I dream of a brighter day, when there will be more bridges between public curiosity and academic thinking. The dream does need action on both sides; it takes two to tango, as my father would say. This dream assumes enough public curiosity to want to do more than grow angry and afraid about our problems, to want to pursue greater understanding. I realize that will be a challenge since tapping our gut emotions can be much more satisfying than figuring out how to deal. In the immediate, it’s just funner, as my kids would say (and don’t you know, funner is a funner word than most); but the satisfactions are short term. These potent emotions are vitally important; they serve as warning signals; but they are not the only important parts of our robust minds and hearts. Let’s use these warnings to figure out the next best steps for any problem we face. Got rough seas? After a few impulsive laments and clarifying curses at the winds, try adjusting the sails.
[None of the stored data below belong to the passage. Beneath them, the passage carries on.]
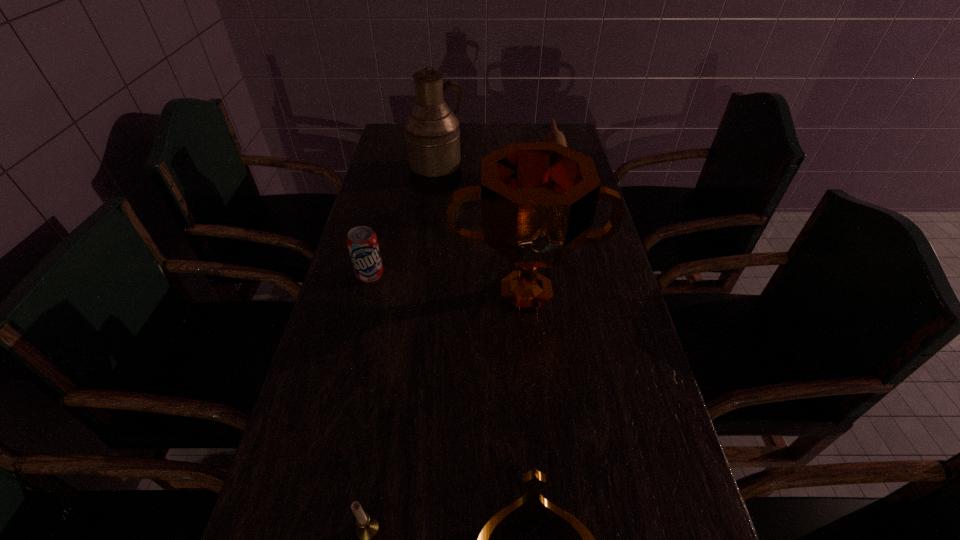 Where is `award`? This screenshot has width=960, height=540. award is located at coordinates [538, 199].

Where is `pitcher`? This screenshot has width=960, height=540. pitcher is located at coordinates (432, 134).

The height and width of the screenshot is (540, 960). Identify the location of the fourth shortest object. (554, 135).

Find the location of a particular element. the leftmost object is located at coordinates (362, 243).

Find the location of a particular element. free space located 0.330m on the side of the award with the star emblem is located at coordinates (544, 474).

The image size is (960, 540). What are the coordinates of `vacant space located on the back of the pitcher` in the screenshot? It's located at tap(442, 130).

Locate an element on the screen. This screenshot has height=540, width=960. vacant region located 0.140m on the left side of the third tallest object is located at coordinates (497, 184).

Image resolution: width=960 pixels, height=540 pixels. Find the location of `vacant space located on the left side of the third tallest object`. vacant space located on the left side of the third tallest object is located at coordinates (524, 184).

Locate an element on the screen. free spot located 0.260m on the left side of the third tallest object is located at coordinates click(x=462, y=184).

This screenshot has width=960, height=540. In order to click on vacant area situated on the front of the leftmost object in this screenshot , I will do `click(344, 382)`. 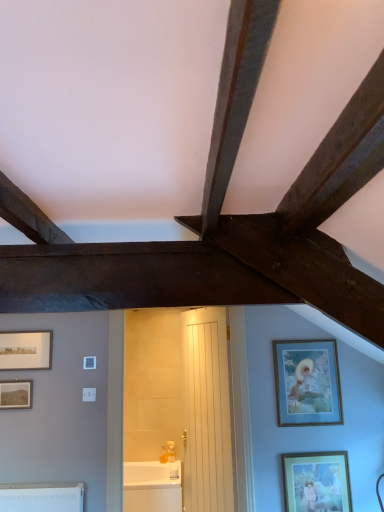 Question: Considering the positions of point (23, 364) and point (21, 407), is point (23, 364) closer or farther from the camera than point (21, 407)?

Choices:
 (A) farther
 (B) closer

Answer: (A)

Question: In the image, is matte silver picture frame at left, which is the 1th picture frame from left to right, on the left side or the right side of matte brown picture frame at lower left, the second picture frame positioned from the bottom?

Choices:
 (A) left
 (B) right

Answer: (A)

Question: Which of these objects is positioned closest to the white glossy bathtub at center?

Choices:
 (A) matte silver picture frame at left, which is the 1th picture frame from left to right
 (B) matte gold picture frame at lower right, acting as the fourth picture frame starting from the left
 (C) wooden frame at right, marked as the 3th picture frame in a bottom-to-top arrangement
 (D) white wooden door at center
 (E) matte brown picture frame at lower left, which is counted as the 3th picture frame, starting from the right

Answer: (D)

Question: Estimate the real-world distances between objects in this image. Which object is farther from the wooden frame at right, which ranks as the second picture frame in right-to-left order?

Choices:
 (A) white wooden door at center
 (B) matte brown picture frame at lower left, acting as the second picture frame starting from the left
 (C) white glossy bathtub at center
 (D) matte silver picture frame at left, which is the fourth picture frame in bottom-to-top order
 (E) matte gold picture frame at lower right, which is the first picture frame in bottom-to-top order

Answer: (B) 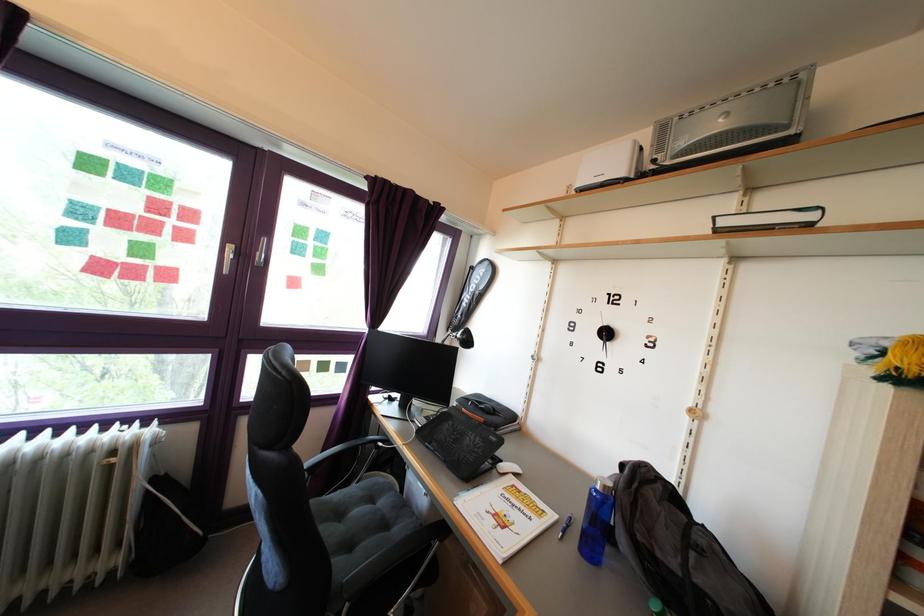 I want to click on black chair armrest, so click(343, 448). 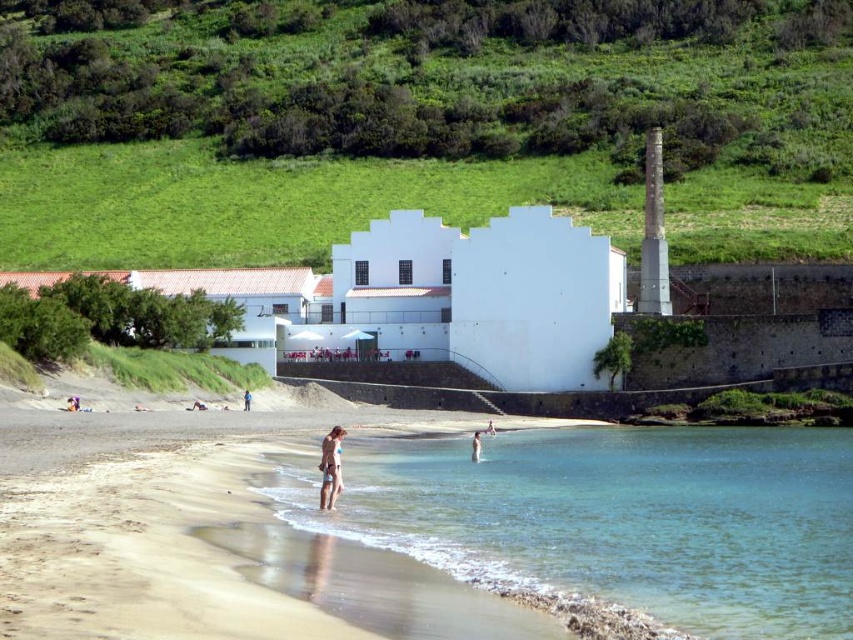 Question: Is tan skin person at lower center smaller than smooth skin person at lower center?

Choices:
 (A) no
 (B) yes

Answer: (A)

Question: Which point is closer to the camera taking this photo?

Choices:
 (A) (677, 532)
 (B) (289, 100)
 (C) (337, 440)
 (D) (473, 442)

Answer: (A)

Question: Which of the following is the closest to the observer?

Choices:
 (A) (107, 234)
 (B) (248, 400)
 (C) (491, 420)
 (D) (535, 499)

Answer: (D)

Question: Is green grass at upper center thinner than smooth skin person at lower center?

Choices:
 (A) yes
 (B) no

Answer: (B)

Question: Is green grass at upper center to the right of blue fabric person at center from the viewer's perspective?

Choices:
 (A) yes
 (B) no

Answer: (A)

Question: Which of these objects is positioned farthest from the beige fabric bikini at center?

Choices:
 (A) blue fabric person at center
 (B) clear water at beach center

Answer: (A) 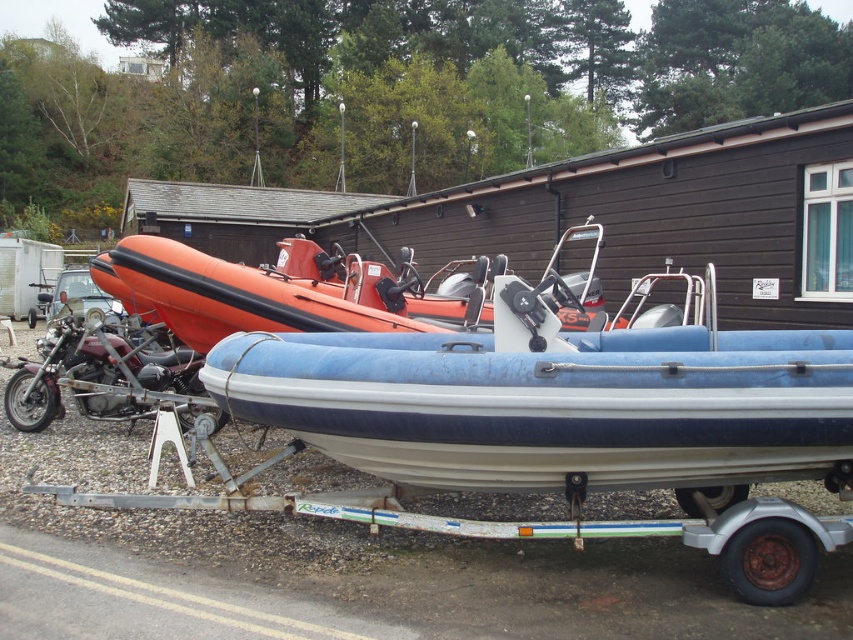 You are a delivery person who needs to transport a 4 meter long container between the blue rubber boat at center and the shiny chrome motorcycle at left. Can you fit the container between them without moving either object?

The blue rubber boat at center and the shiny chrome motorcycle at left are 3.99 meters apart. Since the container is 4 meters long, it is slightly longer than the available space between them. Therefore, the container cannot fit between them without moving either object.

You are standing in the boat storage area and want to know which of the two points, point (x=722, y=376) or point (x=142, y=374), is closer to you. Which one is it?

Point (x=722, y=376) is closer to the camera than point (x=142, y=374), so it is closer to you.

Please provide the 2D coordinates of the blue rubber boat at center in the image. The coordinates should be in the format of a point with two decimal places, like this example format point format. The scene is a boat storage area with a blue and white inflatable boat mounted on a trailer in the foreground. There is also an orange inflatable boat behind it. You can see a paved road in the bottom left corner.

The 2D coordinates of the blue rubber boat at center are point (553, 401).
Turning to academia, this dream is built on the possibility of translating academic thinking in clearer ways than are usually presented in academic journals. With these words, with this web page, I can’t change public attitudes, and I can’t change academic discourse, but I can take a step. My step will be to write essays and stories, with knowledge and insights drawn from my own field of academia, but expressed in briefer and more accessible ways than most scholarly discourse.
This dream is the work of The Public Classroom: to open the windows of academic thinking by translating its rich work into briefer form. The first steps will be small; and PubClassroom.com is a work in progress. Watch for more brief essays using academic insights to address public questions. Read on—and turn to Ask the Prof to add your suggested topics for further inquiry.
Your introduction was most rewarding. You are very clear about academia. You will hear from me again.
Stetson, 1960, BA
USF, 1970, MA
Thanks Gene and good to connect with you offline. Clarity is a crucial step for this dream of translation.